Dotted about the estate are seen various charitable and philanthropic institutions. These are not under the control of the municipality, but are supported and managed by various public-spirited people who have been invited by the municipality to establish these institutions in an open healthy district, and on land let to them at a pepper-corn rent, it occurring to the authorities that they can the better afford to be thus generous, as the spending power of these institutions greatly benefits the whole community. Besides, as those persons who migrate to the town are among its most energetic and resourceful members, it is but just and right that their more helpless brethren should be able to enjoy the benefits of an experiment which is designed for humanity at large.
CHAPTER II.
THE REVENUE OF GARDEN CITY, AND HOW IT IS OBTAINED—THE AGRICULTURAL ESTATE.

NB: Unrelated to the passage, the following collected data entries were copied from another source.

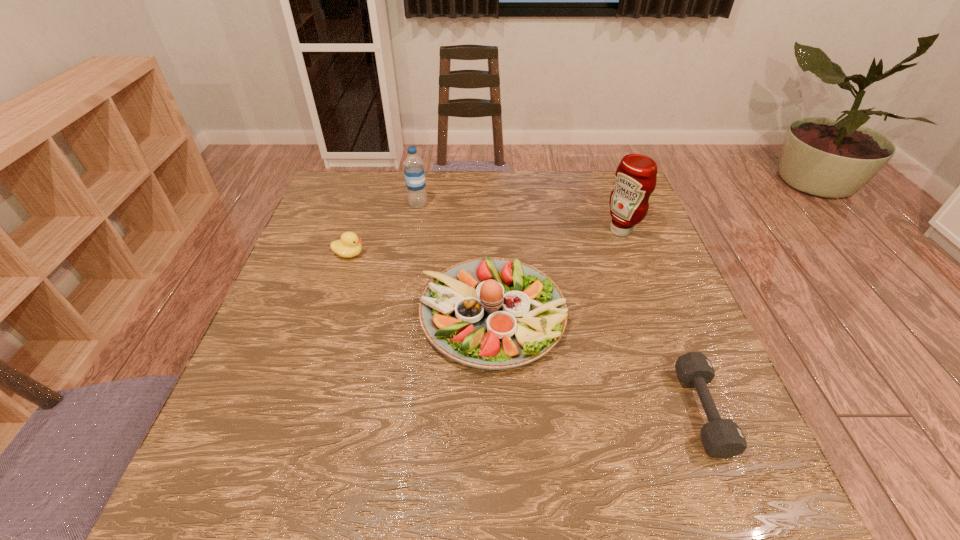 Image resolution: width=960 pixels, height=540 pixels. Identify the location of the second farthest object. (636, 176).

Identify the location of condiment. Image resolution: width=960 pixels, height=540 pixels. (636, 176).

Identify the location of the fourth shortest object. The width and height of the screenshot is (960, 540). (413, 165).

You are a GUI agent. You are given a task and a screenshot of the screen. Output one action in this format:
    pyautogui.click(x=<x>, y=<y>)
    Task: Click on the fourth object from right to left
    The image size is (960, 540).
    Given the screenshot: What is the action you would take?
    pyautogui.click(x=413, y=165)

Find the location of `the third shortest object`. the third shortest object is located at coordinates (491, 313).

Find the location of `the third object from left to right`. the third object from left to right is located at coordinates (491, 313).

Locate an element on the screen. This screenshot has height=540, width=960. duckling is located at coordinates (349, 245).

You are a GUI agent. You are given a task and a screenshot of the screen. Output one action in this format:
    pyautogui.click(x=<x>, y=<y>)
    Task: Click on the third nearest object
    
    Given the screenshot: What is the action you would take?
    pyautogui.click(x=349, y=245)

Locate an element on the screen. Image resolution: width=960 pixels, height=540 pixels. dumbbell is located at coordinates (722, 438).

Identify the location of vacant space located 0.390m on the left of the fourth nearest object. The height and width of the screenshot is (540, 960). (465, 231). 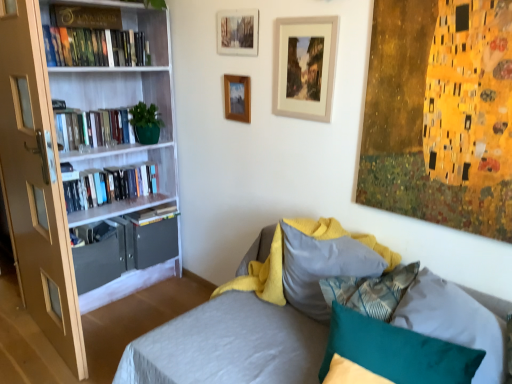 Locate an element on the screen. blank space above textured gray pillow at center, which is the 1th pillow from back to front (from a real-world perspective) is located at coordinates (318, 232). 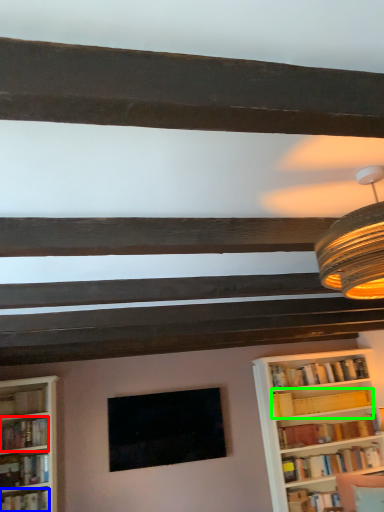 Question: Which object is positioned closest to book (highlighted by a red box)? Select from book (highlighted by a blue box) and book (highlighted by a green box).

Choices:
 (A) book
 (B) book

Answer: (A) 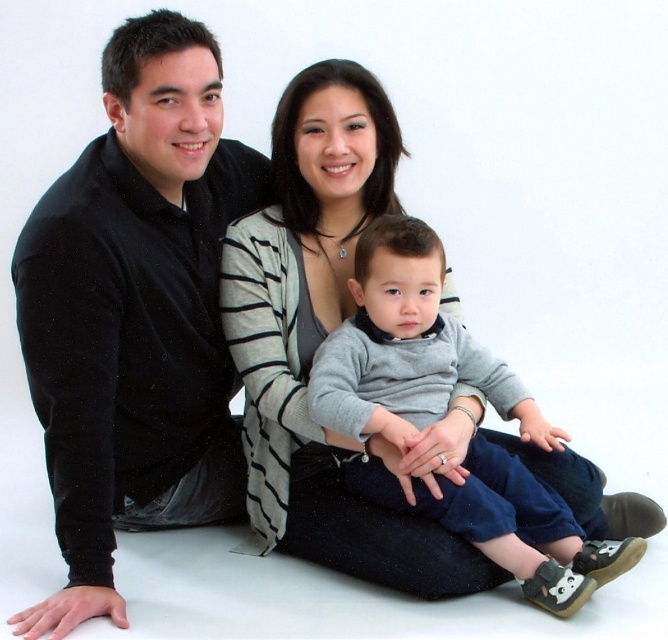 Question: Among these points, which one is farthest from the camera?

Choices:
 (A) (405, 438)
 (B) (218, 403)

Answer: (B)

Question: Is black velvet sweater at left bigger than gray soft sweater at center?

Choices:
 (A) no
 (B) yes

Answer: (B)

Question: Considering the relative positions of black velvet sweater at left and gray soft sweater at center in the image provided, where is black velvet sweater at left located with respect to gray soft sweater at center?

Choices:
 (A) right
 (B) left

Answer: (B)

Question: Which point is closer to the camera taking this photo?

Choices:
 (A) (86, 381)
 (B) (486, 358)

Answer: (A)

Question: Does black velvet sweater at left come behind gray soft sweater at center?

Choices:
 (A) no
 (B) yes

Answer: (A)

Amongst the essential differences between Garden City and other municipalities, one of the chief is its method of raising its revenue. Its entire revenue is derived from rents; and one of the purposes of this work is to show that the rents which may very reasonably be expected from the various tenants on the estate will be amply sufficient, if paid into the coffers of Garden City, (a) to pay the interest on the money with which the estate is purchased, (b) to provide a sinking-fund for the purpose of paying off the principal, (c) to construct and maintain all such works as are usually constructed and maintained by municipal and other local authorities out of rates compulsorily levied, and (d) (after redemption of debentures) to provide a large surplus for other purposes, such as old-age pensions or insurance against accident and sickness.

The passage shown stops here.